• _THE TASK_:
Return each record word for word and omit the pictures.

• _LISTED ENTRIES_:
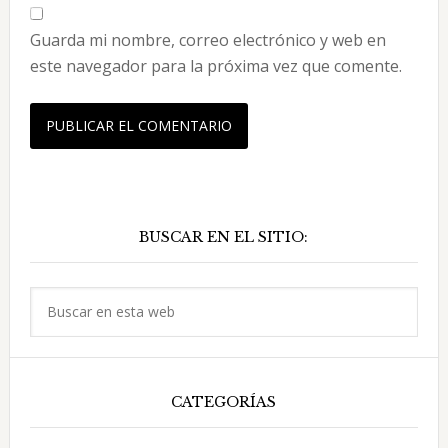
Guarda mi nombre, correo electrónico y web en
este navegador para la próxima vez que comente.
Barra
BUSCAR EN EL SITIO:
lateral
principal
Buscar
en
esta
web
CATEGORÍAS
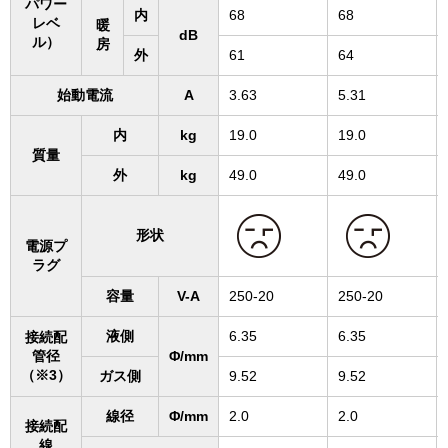
パワー
内
68
68
レベ
暖
dB
ル）
房
外
61
64
始動電流
A
3.63
5.31
内
kg
19.0
19.0
質量
外
kg
49.0
49.0
形状
電源プ
ラグ
容量
V-A
250-20
250-20
液側
6.35
6.35
接続配
管径
Φ/mm
（※3）
ガス側
9.52
9.52
線径
Φ/mm
2.0
2.0
接続配
線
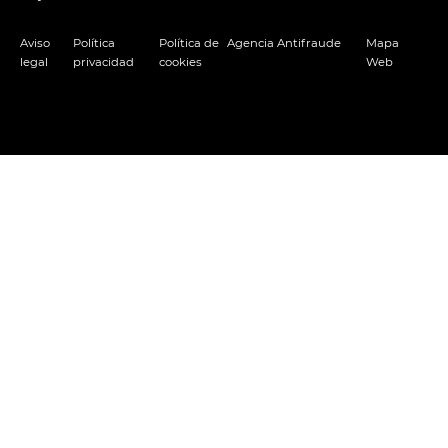
Aviso
Política
Política de
Agencia Antifraude
Mapa
legal
privacidad
cookies
Web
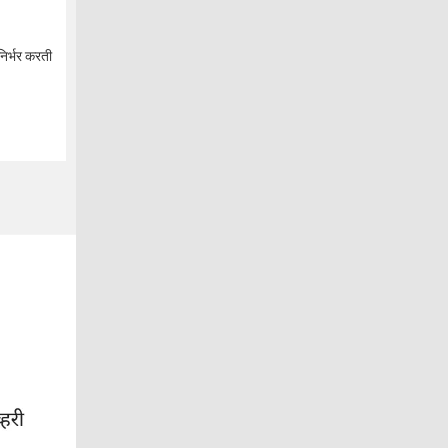
निर्भर करती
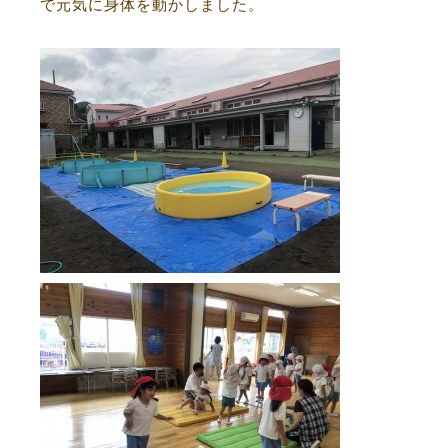
で元気に身体を動かしました。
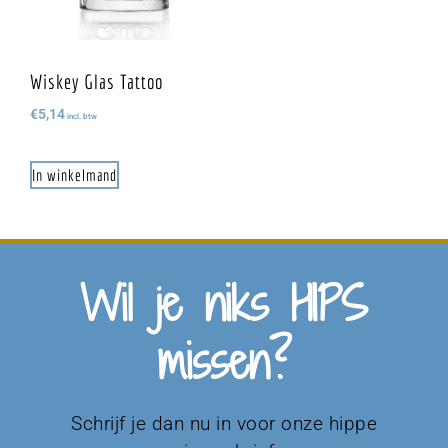
Wiskey Glas Tattoo
€
5,14
incl. btw
In winkelmand
Wil je niks HIPS
missen?
Schrijf je dan nu in voor onze hippe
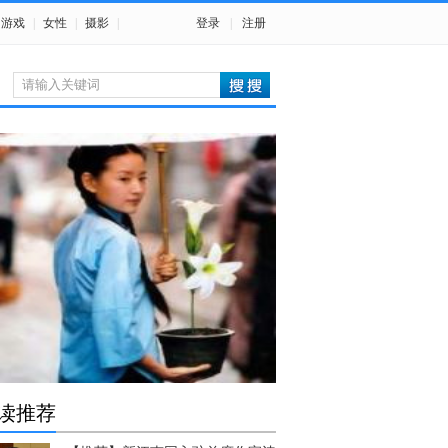
游戏
|
女性
|
摄影
|
登录
|
注册
读推荐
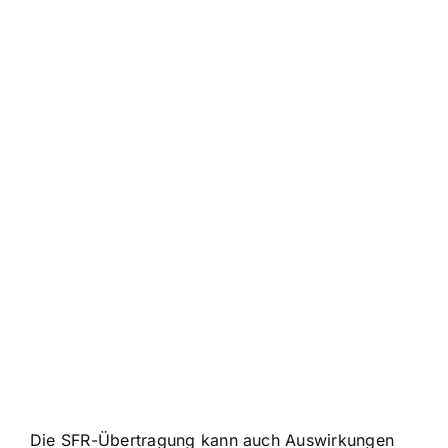
Die SFR-Übertragung kann auch Auswirkungen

• _COMPLETED TASK_:
Guarda mi nombre, correo electrónico y web en
este navegador para la próxima vez que comente.
Barra
BUSCAR EN EL SITIO:
lateral
principal
Buscar
en
esta
web
CATEGORÍAS
パワー
内
68
68
レベ
暖
dB
ル）
房
外
61
64
始動電流
A
3.63
5.31
内
kg
19.0
19.0
質量
外
kg
49.0
49.0
形状
電源プ
ラグ
容量
V-A
250-20
250-20
液側
6.35
6.35
接続配
管径
Φ/mm
（※3）
ガス側
9.52
9.52
線径
Φ/mm
2.0
2.0
接続配
線
Aviso
Política
Política de
Agencia Antifraude
Mapa
legal
privacidad
cookies
Web
निर्भर करती
で元気に身体を動かしました。
Wiskey Glas Tattoo
€
5,14
incl. btw
In winkelmand
Wil je niks HIPS
missen?
Schrijf je dan nu in voor onze hippe
游戏
|
女性
|
摄影
|
登录
|
注册
读推荐
Die SFR-Übertragung kann auch Auswirkungen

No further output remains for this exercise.